# WHAT YOU WILL DO
Please give again every entry exactly as it appears, setting aside the pictures.

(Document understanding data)
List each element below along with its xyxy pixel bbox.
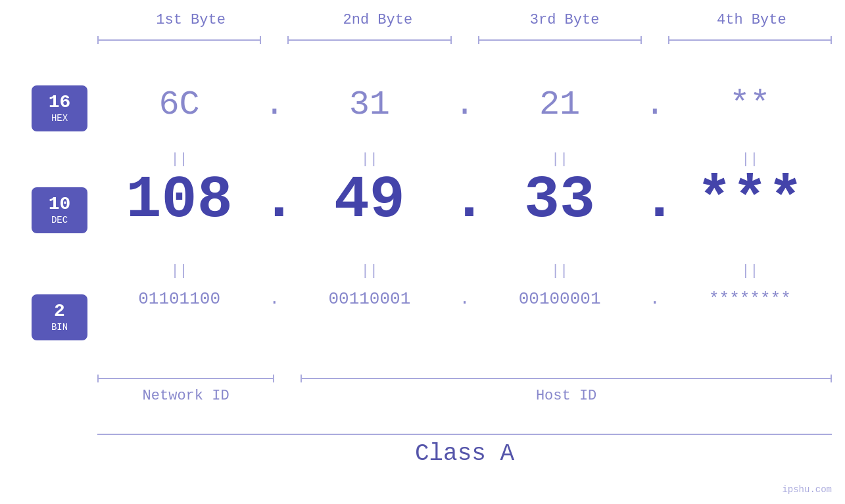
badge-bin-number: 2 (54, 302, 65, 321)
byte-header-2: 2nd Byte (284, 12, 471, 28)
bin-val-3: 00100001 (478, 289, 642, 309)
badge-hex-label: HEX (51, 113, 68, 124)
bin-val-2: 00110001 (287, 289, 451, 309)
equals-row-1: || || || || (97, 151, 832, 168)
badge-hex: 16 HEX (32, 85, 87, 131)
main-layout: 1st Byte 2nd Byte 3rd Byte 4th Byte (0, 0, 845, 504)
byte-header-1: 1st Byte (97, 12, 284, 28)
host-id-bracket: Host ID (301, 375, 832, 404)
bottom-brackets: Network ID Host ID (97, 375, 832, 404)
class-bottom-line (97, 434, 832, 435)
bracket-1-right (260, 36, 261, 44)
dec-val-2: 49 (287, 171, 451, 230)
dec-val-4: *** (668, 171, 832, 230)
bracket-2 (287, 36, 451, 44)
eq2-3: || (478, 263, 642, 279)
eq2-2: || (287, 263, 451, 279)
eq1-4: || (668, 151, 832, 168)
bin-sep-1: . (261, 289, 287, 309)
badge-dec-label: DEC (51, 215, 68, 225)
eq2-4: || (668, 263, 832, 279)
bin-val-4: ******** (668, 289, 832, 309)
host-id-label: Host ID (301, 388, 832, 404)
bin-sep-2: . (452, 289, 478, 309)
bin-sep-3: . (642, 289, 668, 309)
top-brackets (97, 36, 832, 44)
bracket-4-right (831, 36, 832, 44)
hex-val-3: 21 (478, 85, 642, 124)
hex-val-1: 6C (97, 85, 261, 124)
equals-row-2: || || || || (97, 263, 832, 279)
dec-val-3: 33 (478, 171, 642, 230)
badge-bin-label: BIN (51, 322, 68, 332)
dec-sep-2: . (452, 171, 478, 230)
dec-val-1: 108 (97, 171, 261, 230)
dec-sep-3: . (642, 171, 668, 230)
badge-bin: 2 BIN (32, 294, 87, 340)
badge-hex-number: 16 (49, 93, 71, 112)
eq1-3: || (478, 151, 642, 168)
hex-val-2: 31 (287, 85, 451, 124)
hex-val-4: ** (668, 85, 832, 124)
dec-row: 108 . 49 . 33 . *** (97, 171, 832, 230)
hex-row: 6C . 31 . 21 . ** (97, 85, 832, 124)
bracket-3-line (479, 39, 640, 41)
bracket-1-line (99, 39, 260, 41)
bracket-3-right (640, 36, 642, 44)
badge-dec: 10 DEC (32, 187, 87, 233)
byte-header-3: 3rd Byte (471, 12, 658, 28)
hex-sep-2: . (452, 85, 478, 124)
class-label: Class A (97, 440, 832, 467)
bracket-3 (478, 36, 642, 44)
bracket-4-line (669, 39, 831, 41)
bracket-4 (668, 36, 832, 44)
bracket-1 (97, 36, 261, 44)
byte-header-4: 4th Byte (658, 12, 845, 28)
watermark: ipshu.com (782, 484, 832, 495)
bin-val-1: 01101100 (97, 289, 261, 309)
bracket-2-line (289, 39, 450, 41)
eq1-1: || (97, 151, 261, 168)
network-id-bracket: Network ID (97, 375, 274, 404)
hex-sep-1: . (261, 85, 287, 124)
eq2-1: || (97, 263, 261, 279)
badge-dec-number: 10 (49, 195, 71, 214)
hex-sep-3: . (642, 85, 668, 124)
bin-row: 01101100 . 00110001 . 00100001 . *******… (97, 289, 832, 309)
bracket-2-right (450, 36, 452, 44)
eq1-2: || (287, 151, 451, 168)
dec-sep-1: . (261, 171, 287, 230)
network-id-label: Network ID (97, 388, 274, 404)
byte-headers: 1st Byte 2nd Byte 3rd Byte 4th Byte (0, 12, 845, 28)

# RESULT FOR THIS TASK
List each element below along with its xyxy pixel bbox.
badge-bin-number: 2 (54, 302, 65, 321)
byte-header-2: 2nd Byte (284, 12, 471, 28)
bin-val-3: 00100001 (478, 289, 642, 309)
badge-hex-label: HEX (51, 113, 68, 124)
bin-val-2: 00110001 (287, 289, 451, 309)
equals-row-1: || || || || (97, 151, 832, 168)
badge-hex: 16 HEX (32, 85, 87, 131)
main-layout: 1st Byte 2nd Byte 3rd Byte 4th Byte (0, 0, 845, 504)
byte-header-1: 1st Byte (97, 12, 284, 28)
host-id-bracket: Host ID (301, 375, 832, 404)
bottom-brackets: Network ID Host ID (97, 375, 832, 404)
class-bottom-line (97, 434, 832, 435)
bracket-1-right (260, 36, 261, 44)
dec-val-2: 49 (287, 171, 451, 230)
dec-val-4: *** (668, 171, 832, 230)
bracket-2 (287, 36, 451, 44)
eq2-3: || (478, 263, 642, 279)
eq2-2: || (287, 263, 451, 279)
eq1-4: || (668, 151, 832, 168)
bin-sep-1: . (261, 289, 287, 309)
badge-dec-label: DEC (51, 215, 68, 225)
eq2-4: || (668, 263, 832, 279)
bin-val-4: ******** (668, 289, 832, 309)
host-id-label: Host ID (301, 388, 832, 404)
bin-sep-2: . (452, 289, 478, 309)
bin-sep-3: . (642, 289, 668, 309)
top-brackets (97, 36, 832, 44)
bracket-4-right (831, 36, 832, 44)
hex-val-3: 21 (478, 85, 642, 124)
hex-val-1: 6C (97, 85, 261, 124)
equals-row-2: || || || || (97, 263, 832, 279)
dec-val-3: 33 (478, 171, 642, 230)
badge-bin-label: BIN (51, 322, 68, 332)
dec-sep-2: . (452, 171, 478, 230)
dec-val-1: 108 (97, 171, 261, 230)
dec-sep-3: . (642, 171, 668, 230)
badge-bin: 2 BIN (32, 294, 87, 340)
badge-hex-number: 16 (49, 93, 71, 112)
eq1-3: || (478, 151, 642, 168)
hex-val-2: 31 (287, 85, 451, 124)
hex-val-4: ** (668, 85, 832, 124)
dec-row: 108 . 49 . 33 . *** (97, 171, 832, 230)
hex-row: 6C . 31 . 21 . ** (97, 85, 832, 124)
bracket-3-line (479, 39, 640, 41)
bracket-1-line (99, 39, 260, 41)
bracket-3-right (640, 36, 642, 44)
badge-dec: 10 DEC (32, 187, 87, 233)
byte-header-3: 3rd Byte (471, 12, 658, 28)
hex-sep-2: . (452, 85, 478, 124)
class-label: Class A (97, 440, 832, 467)
bracket-3 (478, 36, 642, 44)
bracket-4-line (669, 39, 831, 41)
bracket-4 (668, 36, 832, 44)
bracket-1 (97, 36, 261, 44)
byte-header-4: 4th Byte (658, 12, 845, 28)
watermark: ipshu.com (782, 484, 832, 495)
bin-val-1: 01101100 (97, 289, 261, 309)
bracket-2-line (289, 39, 450, 41)
eq1-1: || (97, 151, 261, 168)
network-id-bracket: Network ID (97, 375, 274, 404)
hex-sep-1: . (261, 85, 287, 124)
eq2-1: || (97, 263, 261, 279)
badge-dec-number: 10 (49, 195, 71, 214)
hex-sep-3: . (642, 85, 668, 124)
bin-row: 01101100 . 00110001 . 00100001 . *******… (97, 289, 832, 309)
bracket-2-right (450, 36, 452, 44)
eq1-2: || (287, 151, 451, 168)
dec-sep-1: . (261, 171, 287, 230)
network-id-label: Network ID (97, 388, 274, 404)
byte-headers: 1st Byte 2nd Byte 3rd Byte 4th Byte (0, 12, 845, 28)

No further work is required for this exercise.